Non c'è altra strada che individuare qualcuno che primo abbia i mezzi e secondo voglia farsi carico della ricostruzione. Il tutto nel rispetto di uno dei motti meno citati del frasario di Paolo Mantovani, frasario spesso travisato e piegato a interessi contingenti, se non capovolto rispetto alla personalità di uno che non voleva perdere neanche a pari e dispari, altro che farlo passare come un candido indifferente al risultato per giustificare il declino avviato dopo di lui, fugacemente frenato agli inizi del millennio, poi ripreso a rotta di collo. Mantovani disse: "Il numero ideale di persone al comando di una società è dispari e inferiore a tre". Altro che 'cordate'. Nello stemma sociale c'è un marinaio, non un rocciatore.

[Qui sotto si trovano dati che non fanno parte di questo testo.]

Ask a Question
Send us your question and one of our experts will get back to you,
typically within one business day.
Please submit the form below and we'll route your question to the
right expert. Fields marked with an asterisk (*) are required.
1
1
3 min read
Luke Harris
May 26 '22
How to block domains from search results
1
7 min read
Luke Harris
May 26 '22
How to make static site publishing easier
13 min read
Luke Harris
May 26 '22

Come si trova una figura in grado di risanare i conti della società e al tempo stesso, altrimenti è tutto inutile!, di riportare la squadra non dico a Wembley, ma almeno in quella serie A che, certificano le statistiche, è la sua casa naturale?

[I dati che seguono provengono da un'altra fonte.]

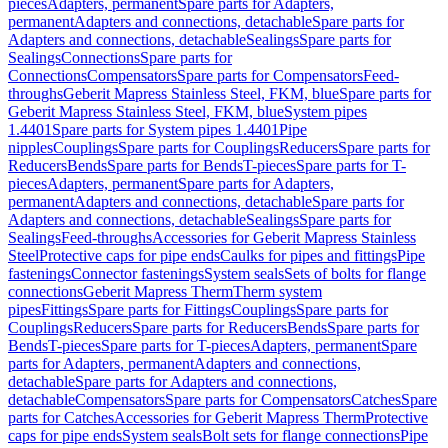
pieces
Adapters, permanent
Spare parts for Adapters,
permanent
Adapters and connections, detachable
Spare parts for
Adapters and connections, detachable
Sealings
Spare parts for
Sealings
Connections
Spare parts for
Connections
Compensators
Spare parts for Compensators
Feed-
throughs
Geberit Mapress Stainless Steel, FKM, blue
Spare parts for
Geberit Mapress Stainless Steel, FKM, blue
System pipes
1.4401
Spare parts for System pipes 1.4401
Pipe
nipples
Couplings
Spare parts for Couplings
Reducers
Spare parts for
Reducers
Bends
Spare parts for Bends
T-pieces
Spare parts for T-
pieces
Adapters, permanent
Spare parts for Adapters,
permanent
Adapters and connections, detachable
Spare parts for
Adapters and connections, detachable
Sealings
Spare parts for
Sealings
Feed-throughs
Accessories for Geberit Mapress Stainless
Steel
Protective caps for pipe ends
Caulks for pipes and fittings
Pipe
fastenings
Connector fastenings
System seals
Sets of bolts for flange
connections
Geberit Mapress Therm
Therm system
pipes
Fittings
Spare parts for Fittings
Couplings
Spare parts for
Couplings
Reducers
Spare parts for Reducers
Bends
Spare parts for
Bends
T-pieces
Spare parts for T-pieces
Adapters, permanent
Spare
parts for Adapters, permanent
Adapters and connections,
detachable
Spare parts for Adapters and connections,
detachable
Compensators
Spare parts for Compensators
Catches
Spare
parts for Catches
Accessories for Geberit Mapress Therm
Protective
caps for pipe ends
System seals
Bolt sets for flange connections
Pipe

Non servono "cordate" e nemmeno collette una tantum, sia pure milionarie. Serve attivare una rete di relazioni e contatti ad alto livello in grado di attirare personaggi solidi e credibili. Mai come in questi anni, per indubbio effetto a lenta combustione del mantovanesimo, c'è una importante presenza di sampdoriani nelle istituzioni e nei posti di potere economico e imprenditoriale. La storia - a ogni livello territoriale - abbonda di esempi di alti esponenti istituzionali che, nel pieno rispetto delle regole e senza cadere nell'abuso di ufficio o di potere, hanno agito utilmente per sostenere, talvolta salvare, la squadra a loro cara.
Certo, in questo 2025 sembra di vivere una realtà distopica, che vede una società mai e poi mai privilegiata - dal tentativo di soffocamento nella culla prima nello stesso 1946 e poi all'atto della trasformazione in SpA con causa civile pro scioglimento datata 1972, fino alla distruzione sul più bello dello stadio col pretesto del Mondiale - dipinta come espressione di un potere che pure negli anni le aveva inflitto Trentalange, lo slittamento di un anno del processo per illecito al Lecce, la condiscendenza generale prima verso l'irruzione del viperetta e poi verso la proprietà più opaca della storia del calcio italiano.
La Sampdoria non è mai stata così orfana come oggi. Chi può e ha conoscenze e rapporti ad alto livello, nel rispetto delle regole e nella consapevolezza del valore sociale di una realtà ormai storica, provi quindi a sondare soggetti in grado di salvare la società e di restituirla al suo rango.
Ma l'impressione sconsolante è che della Sampdoria, nei vari palazzi di una città che pure ha potenti di ogni genere, non interessi niente a nessuno, altrimenti tre anni fa sarebbe finita in mani migliori e oggi non sarebbe in queste condizioni; nessuno nei fatti ad essa vuole bene, compresi quasi tutti quelli che dicono di amarla e che però hanno assistito inerti o, peggio, complici, a questo sfacelo. C'è ancora tempo ma sta finendo. Genova, la Genova sampdoriana, batta un colpo. Bisogna dare aria a queste stanze, molto prima che sia Natale.